As we debate the steps to reducing gun violence in the society a couple points need to be understood: 1. The link between violent crime and mental illness is weak, and 2. Mental health professionals are poor at predicting anyone's propensity for any specific behavior, including homicide.
Although it is mass shootings, particularly the massacre of school children in Newtown, that capture our attention and have accelerated the current discussion, Americans for the most part kill each other with guns in ones and twos. Of the total number of gun deaths in this country, around 30,000 a year, the majority are not the result of mental illness, but of ordinary human emotions like anger, hate, greed, and despair. In fact, about half of all shootings are suicides.
It is certainly true that our mental health system is in critical need of improvement, specifically in the area of funding. Twenty-eight states and D.C. reduced their mental health funding by a total of $1.6 billion between 2009 and 2012. With the "deinstitutionalization" movement of the '60s and '70s, many inpatient facilities were closed or reduced in size. It was assumed that a network of outpatient mental health clinics would take care of those previously hospitalized. This assumption has proven to be unattainable, largely because of inadequate public funding; instead many of the mentally ill are now on our streets or in our jails. (A 2010 report by the Treatment Advocacy Center found that there are more people with severe mental illness in prisons than in hospitals.) Inhumane and scandalous though that may be, few of them present a danger to public safety.
The fact that we are even talking about the mental health system as we consider the problem of gun violence is because a couple of the recent perpetrators of mass shootings have evidently suffered from psychotic illness. AND those who don't want to talk about the proliferation of guns in our society would prefer we discuss other subjects: mental illness, video games, the demise of school prayer, to name a few.

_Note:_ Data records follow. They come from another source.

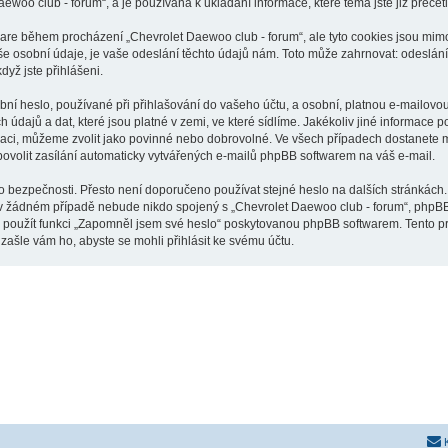
aewoo club - forum“, a je používána k ukládání informace, které téma jste již přeče
tware během procházení „Chevrolet Daewoo club - forum“, ale tyto cookies jsou mimo
osobní údaje, je vaše odeslání těchto údajů nám. Toto může zahrnovat: odeslání p
dyž jste přihlášeni.
í heslo, používané při přihlašování do vašeho účtu, a osobní, platnou e-mailovou
údajů a dat, které jsou platné v zemi, ve které sídlíme. Jakékoliv jiné informac
raci, můžeme zvolit jako povinné nebo dobrovolné. Ve všech případech dostanete m
ovolit zasílání automaticky vytvářených e-mailů phpBB softwarem na váš e-mail.
o bezpečnosti. Přesto není doporučeno používat stejné heslo na dalších stránkách.
 v žádném případě nebude nikdo spojený s „Chevrolet Daewoo club - forum“, phpBB n
e použít funkci „Zapomněl jsem své heslo“ poskytovanou phpBB softwarem. Tento 
ašle vám ho, abyste se mohli přihlásit ke svému účtu.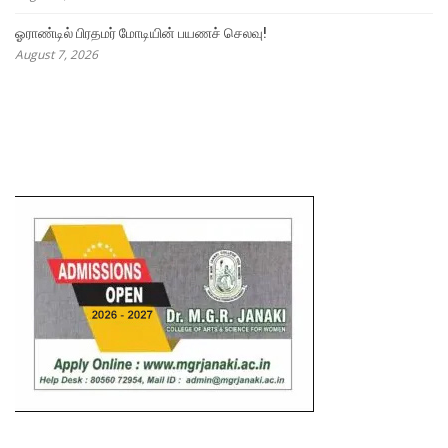
ஓராண்டில் பிரதமர் மோடியின் பயணச் செலவு!
August 7, 2026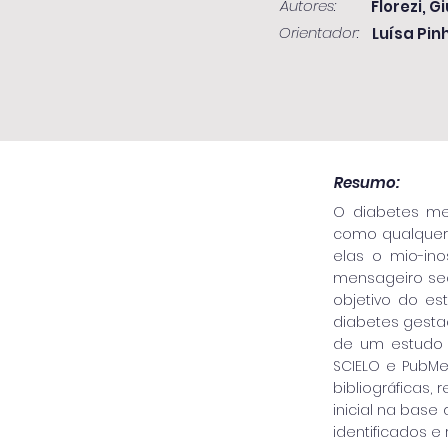
Autores:
Florezi, 
Orientador:
Luísa Pin
Resumo:
O diabetes me
como qualquer g
elas o mio-ino
mensageiro secu
objetivo do es
diabetes gesta
de um estudo d
SCIELO e PubMe
bibliográficas,
inicial na base
identificados e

In order to appear even-handed, those proposing laws that would require universal background checks for gun purchases, or limits on access to assault weapons and high-capacity magazines believe they must address the issue of keeping guns out of the hands of the mental ill. (Psychotherapists are already obligated to warn any person whom a patient might specifically threaten with bodily harm.) New York has recently passed a law requiring therapists to report to police anyone who they believe might be dangerous to themselves or others. Presumably, the police could then search the patient's house and remove guns. The governor of Maryland has proposed a similar piece of legislation. From a therapist's point of view it is hard enough to win the confidence of people seeking mental health assistance. Such a requirement for breaching confidentiality in this manner could have a serious and irreversible effect on treatment without any concomitant increase in public safety.
The college psychiatrist in Colorado who was treating the Aurora theater shooter is already facing lawsuits from families because, while she notified the school's threat assessment team of his dangerousness, she did not involuntarily commit him to a mental hospital, a short-term remedy at best.
The only real predictor of future violence in anyone turns out to be a past history of violent behavior. Absent this, professionals are little better than the average citizen at identifying those likely to harm others. Many people report violent fantasies (remember your reaction to the last person to cut you off in traffic); few act on them.
It is true that our under-funded mental health system is broken and that many who require care are unable to receive it in a timely or affordable manner. It is estimated that 7 to 10 percent of emergency room visits are for psychiatric reasons. If it is determined that they need inpatient care, people may spend hours or even days in the emergency room before a bed can be found. This is not acceptable. A civilized society can be judged on the way it treats its most needy and powerless citizens.
As we confront the reality of these systemic deficits, however, we ought not to do so under the illusion that we are responding to the problem of gun violence. These are separate and largely unrelated issues, both of which deserve our immediate attention and informed response.